Stored entries
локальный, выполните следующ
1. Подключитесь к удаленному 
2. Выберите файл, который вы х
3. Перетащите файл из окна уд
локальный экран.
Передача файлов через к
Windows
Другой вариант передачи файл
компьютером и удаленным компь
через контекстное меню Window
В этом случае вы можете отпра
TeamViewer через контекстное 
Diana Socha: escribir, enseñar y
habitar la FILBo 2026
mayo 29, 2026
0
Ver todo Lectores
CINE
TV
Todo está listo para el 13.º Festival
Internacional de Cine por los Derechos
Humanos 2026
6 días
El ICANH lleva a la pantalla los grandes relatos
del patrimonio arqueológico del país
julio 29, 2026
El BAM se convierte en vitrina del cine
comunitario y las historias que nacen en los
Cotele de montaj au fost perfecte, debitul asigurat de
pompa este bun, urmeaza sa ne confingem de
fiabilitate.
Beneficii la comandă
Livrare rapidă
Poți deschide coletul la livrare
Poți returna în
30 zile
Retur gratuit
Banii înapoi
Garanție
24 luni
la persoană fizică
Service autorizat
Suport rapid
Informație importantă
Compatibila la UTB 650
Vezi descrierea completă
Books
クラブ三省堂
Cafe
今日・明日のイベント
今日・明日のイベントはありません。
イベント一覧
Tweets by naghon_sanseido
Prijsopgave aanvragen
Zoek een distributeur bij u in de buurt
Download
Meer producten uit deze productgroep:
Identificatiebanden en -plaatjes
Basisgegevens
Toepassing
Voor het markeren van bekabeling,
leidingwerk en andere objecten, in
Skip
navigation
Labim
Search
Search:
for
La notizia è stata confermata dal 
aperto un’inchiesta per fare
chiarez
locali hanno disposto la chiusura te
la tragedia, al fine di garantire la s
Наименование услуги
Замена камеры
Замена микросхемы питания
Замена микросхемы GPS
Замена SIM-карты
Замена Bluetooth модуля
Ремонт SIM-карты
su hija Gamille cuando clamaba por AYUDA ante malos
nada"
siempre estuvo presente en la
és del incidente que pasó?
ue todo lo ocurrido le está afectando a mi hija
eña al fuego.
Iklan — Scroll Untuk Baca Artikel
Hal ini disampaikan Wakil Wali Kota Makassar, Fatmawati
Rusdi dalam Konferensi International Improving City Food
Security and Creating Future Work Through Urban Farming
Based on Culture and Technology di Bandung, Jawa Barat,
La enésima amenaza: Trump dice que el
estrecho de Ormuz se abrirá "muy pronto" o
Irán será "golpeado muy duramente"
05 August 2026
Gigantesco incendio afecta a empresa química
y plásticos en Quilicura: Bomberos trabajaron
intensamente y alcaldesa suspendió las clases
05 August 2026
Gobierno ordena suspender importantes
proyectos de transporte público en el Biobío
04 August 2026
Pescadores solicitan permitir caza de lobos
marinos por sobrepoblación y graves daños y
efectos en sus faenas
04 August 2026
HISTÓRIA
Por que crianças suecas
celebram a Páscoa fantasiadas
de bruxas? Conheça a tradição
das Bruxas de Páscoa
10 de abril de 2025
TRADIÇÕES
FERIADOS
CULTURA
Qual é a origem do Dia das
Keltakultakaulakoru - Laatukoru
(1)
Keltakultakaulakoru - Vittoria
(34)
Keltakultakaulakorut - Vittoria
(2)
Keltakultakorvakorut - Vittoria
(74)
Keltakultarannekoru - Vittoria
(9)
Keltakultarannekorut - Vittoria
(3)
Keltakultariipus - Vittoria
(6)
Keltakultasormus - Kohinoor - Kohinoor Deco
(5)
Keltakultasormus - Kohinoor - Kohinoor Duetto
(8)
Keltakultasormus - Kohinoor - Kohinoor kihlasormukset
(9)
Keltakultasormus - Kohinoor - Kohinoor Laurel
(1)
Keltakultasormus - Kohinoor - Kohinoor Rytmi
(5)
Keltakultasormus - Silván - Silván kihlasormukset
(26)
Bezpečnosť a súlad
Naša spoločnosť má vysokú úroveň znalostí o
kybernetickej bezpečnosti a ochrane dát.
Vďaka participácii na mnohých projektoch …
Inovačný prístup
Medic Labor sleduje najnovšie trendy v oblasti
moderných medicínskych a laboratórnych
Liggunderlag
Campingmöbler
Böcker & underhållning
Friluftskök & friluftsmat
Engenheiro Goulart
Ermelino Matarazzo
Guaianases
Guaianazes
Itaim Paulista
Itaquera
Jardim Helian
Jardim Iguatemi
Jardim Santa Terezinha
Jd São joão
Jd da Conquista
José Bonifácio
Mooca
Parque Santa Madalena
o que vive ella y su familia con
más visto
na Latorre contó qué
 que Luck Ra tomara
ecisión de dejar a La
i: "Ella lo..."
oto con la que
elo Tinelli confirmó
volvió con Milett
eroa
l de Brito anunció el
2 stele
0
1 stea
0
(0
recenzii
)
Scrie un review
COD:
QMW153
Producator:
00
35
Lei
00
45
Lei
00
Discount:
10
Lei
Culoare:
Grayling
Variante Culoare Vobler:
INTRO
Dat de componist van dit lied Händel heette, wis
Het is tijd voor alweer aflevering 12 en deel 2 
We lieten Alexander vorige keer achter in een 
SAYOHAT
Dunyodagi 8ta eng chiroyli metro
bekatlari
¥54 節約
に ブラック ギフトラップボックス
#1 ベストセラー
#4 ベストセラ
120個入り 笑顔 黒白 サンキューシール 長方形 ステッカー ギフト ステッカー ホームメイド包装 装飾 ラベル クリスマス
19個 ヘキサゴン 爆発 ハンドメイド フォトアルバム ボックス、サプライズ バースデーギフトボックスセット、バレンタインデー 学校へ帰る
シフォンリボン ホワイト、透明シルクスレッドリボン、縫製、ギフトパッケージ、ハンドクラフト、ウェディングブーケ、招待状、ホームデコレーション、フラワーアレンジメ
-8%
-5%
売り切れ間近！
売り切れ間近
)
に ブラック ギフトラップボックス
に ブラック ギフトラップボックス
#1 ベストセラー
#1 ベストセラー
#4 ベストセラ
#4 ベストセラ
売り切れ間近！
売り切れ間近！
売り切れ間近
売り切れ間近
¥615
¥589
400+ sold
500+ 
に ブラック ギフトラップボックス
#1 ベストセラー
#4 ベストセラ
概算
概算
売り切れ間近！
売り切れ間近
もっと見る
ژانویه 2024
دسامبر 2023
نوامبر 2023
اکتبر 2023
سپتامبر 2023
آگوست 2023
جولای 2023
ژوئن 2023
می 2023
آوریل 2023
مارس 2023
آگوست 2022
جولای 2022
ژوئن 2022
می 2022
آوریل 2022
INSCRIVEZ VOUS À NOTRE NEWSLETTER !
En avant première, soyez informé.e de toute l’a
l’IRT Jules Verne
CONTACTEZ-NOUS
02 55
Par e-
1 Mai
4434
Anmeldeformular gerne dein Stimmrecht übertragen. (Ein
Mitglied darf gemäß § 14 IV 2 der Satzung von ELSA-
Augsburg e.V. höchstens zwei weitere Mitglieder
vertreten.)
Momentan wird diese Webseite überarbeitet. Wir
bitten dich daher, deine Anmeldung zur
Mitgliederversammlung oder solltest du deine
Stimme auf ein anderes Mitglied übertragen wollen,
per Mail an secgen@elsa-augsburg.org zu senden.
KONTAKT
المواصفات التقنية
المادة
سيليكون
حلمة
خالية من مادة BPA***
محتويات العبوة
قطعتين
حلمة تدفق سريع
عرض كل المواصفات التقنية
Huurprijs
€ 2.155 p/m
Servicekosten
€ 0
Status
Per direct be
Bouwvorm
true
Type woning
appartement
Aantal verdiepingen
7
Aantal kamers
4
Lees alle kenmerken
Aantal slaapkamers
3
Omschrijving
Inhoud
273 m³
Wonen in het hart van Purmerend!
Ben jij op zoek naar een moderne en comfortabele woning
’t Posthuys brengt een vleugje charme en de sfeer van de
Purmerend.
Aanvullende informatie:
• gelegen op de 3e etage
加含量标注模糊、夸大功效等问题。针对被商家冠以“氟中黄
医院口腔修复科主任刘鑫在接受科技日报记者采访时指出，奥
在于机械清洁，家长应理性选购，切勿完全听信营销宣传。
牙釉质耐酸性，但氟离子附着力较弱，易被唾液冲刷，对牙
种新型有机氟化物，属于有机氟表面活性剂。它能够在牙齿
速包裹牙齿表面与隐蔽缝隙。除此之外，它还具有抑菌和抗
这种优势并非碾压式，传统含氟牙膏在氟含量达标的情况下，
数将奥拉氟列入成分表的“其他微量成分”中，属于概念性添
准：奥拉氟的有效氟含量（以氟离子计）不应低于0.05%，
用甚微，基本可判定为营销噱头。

### Exercise requirements
Take the lines from the one containing "速包裹牙齿表面与隐蔽缝隙。除此之外，它还具有抑菌和抗" through the final line of the entries above, and set them down exactly, with nothing added.

### Answer section
速包裹牙齿表面与隐蔽缝隙。除此之外，它还具有抑菌和抗
这种优势并非碾压式，传统含氟牙膏在氟含量达标的情况下，
数将奥拉氟列入成分表的“其他微量成分”中，属于概念性添
准：奥拉氟的有效氟含量（以氟离子计）不应低于0.05%，
用甚微，基本可判定为营销噱头。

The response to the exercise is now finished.